Mae Chan – Researchers at the University of South Carolina, including James Hebert, ScD, and Philip Cavicchia, PhD, scored foods and food components thought to positively or negatively affect levels of inflammation, based on a review of peer-reviewed studies relating to diet and inflammation that were published between 1950 and 2007. Since then, new research is bringing the index closer to “prime time”– ready to be used in epidemiological and clinical studies.
While each plant has its own twist, all are based on the general concept that constant or out-of-control inflammation in the body leads to ill health, and that eating to avoid constant inflammation promotes better health and can ward off disease, says Russell Greenfield, MD, a clinical assistant professor of medicine at the University of North Carolina at Chapel Hill.

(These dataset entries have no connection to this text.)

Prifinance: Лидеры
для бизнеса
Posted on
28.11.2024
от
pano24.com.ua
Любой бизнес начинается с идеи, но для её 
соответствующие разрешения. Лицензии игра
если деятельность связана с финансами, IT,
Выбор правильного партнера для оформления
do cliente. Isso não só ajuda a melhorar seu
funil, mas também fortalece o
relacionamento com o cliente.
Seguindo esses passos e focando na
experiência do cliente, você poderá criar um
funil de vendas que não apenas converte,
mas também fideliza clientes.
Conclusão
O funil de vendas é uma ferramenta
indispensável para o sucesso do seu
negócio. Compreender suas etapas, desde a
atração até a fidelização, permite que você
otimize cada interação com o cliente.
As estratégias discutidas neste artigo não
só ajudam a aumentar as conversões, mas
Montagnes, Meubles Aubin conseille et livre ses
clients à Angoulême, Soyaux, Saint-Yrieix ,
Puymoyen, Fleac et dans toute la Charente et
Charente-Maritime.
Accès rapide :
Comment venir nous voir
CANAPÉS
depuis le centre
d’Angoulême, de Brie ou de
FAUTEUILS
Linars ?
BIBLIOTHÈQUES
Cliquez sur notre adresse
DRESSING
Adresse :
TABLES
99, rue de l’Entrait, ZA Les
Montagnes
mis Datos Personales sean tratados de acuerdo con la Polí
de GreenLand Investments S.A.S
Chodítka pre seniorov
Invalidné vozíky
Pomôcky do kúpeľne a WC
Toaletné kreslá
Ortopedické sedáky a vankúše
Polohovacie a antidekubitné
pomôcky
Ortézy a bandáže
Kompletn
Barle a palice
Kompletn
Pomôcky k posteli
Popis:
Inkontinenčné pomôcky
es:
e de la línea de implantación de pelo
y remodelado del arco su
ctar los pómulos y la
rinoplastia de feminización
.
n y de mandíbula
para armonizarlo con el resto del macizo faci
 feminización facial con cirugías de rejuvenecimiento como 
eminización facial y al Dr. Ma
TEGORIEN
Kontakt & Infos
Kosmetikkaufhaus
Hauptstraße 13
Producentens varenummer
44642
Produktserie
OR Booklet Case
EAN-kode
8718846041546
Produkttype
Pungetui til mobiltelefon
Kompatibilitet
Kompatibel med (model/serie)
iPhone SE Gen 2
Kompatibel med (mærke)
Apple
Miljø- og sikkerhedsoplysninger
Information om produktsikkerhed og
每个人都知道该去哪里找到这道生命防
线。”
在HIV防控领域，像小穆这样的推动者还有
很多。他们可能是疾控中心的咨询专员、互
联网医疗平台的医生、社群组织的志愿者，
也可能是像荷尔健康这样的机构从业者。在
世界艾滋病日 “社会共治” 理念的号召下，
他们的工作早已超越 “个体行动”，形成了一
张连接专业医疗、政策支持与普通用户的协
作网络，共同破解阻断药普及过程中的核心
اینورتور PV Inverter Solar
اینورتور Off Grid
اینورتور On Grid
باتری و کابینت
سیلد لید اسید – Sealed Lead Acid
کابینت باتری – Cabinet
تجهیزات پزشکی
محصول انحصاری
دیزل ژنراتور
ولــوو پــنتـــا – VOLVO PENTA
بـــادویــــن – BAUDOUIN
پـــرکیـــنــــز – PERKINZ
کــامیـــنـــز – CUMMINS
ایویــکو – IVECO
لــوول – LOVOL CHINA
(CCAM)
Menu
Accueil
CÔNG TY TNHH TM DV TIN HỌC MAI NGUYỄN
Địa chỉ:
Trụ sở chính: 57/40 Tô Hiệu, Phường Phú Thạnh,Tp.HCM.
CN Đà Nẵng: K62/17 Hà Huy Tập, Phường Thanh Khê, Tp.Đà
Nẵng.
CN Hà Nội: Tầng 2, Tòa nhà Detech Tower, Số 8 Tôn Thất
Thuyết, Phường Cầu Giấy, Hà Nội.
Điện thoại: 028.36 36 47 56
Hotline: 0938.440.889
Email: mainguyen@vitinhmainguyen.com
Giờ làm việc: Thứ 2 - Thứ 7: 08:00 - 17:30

“It’s very clear that inflammation plays a role much more than we thought with respect to certain maladies,” Greenfield stated.
“We always thought anything with an “itis” at the end involved inflammation,” he says, such as arthritis or appendicitis. But even the illnesses without an “itis” at the end, such as cardiovascular disease, certain cancers, even Alzheimer’s disease, may be triggered in part by inflammation, he says.
It is becoming increasingly clear that chronic inflammation may be at the root cause of many serious illnesses.
Carbohydrates, fat and cholesterol are among the food components most likely to encourage inflammation, while magnesium, beta-carotene, vitamins A, B-6, C, D and E, fiber, omega-3 fatty acids, flavonoids, turmeric and tea were the strongest anti-inflammatories.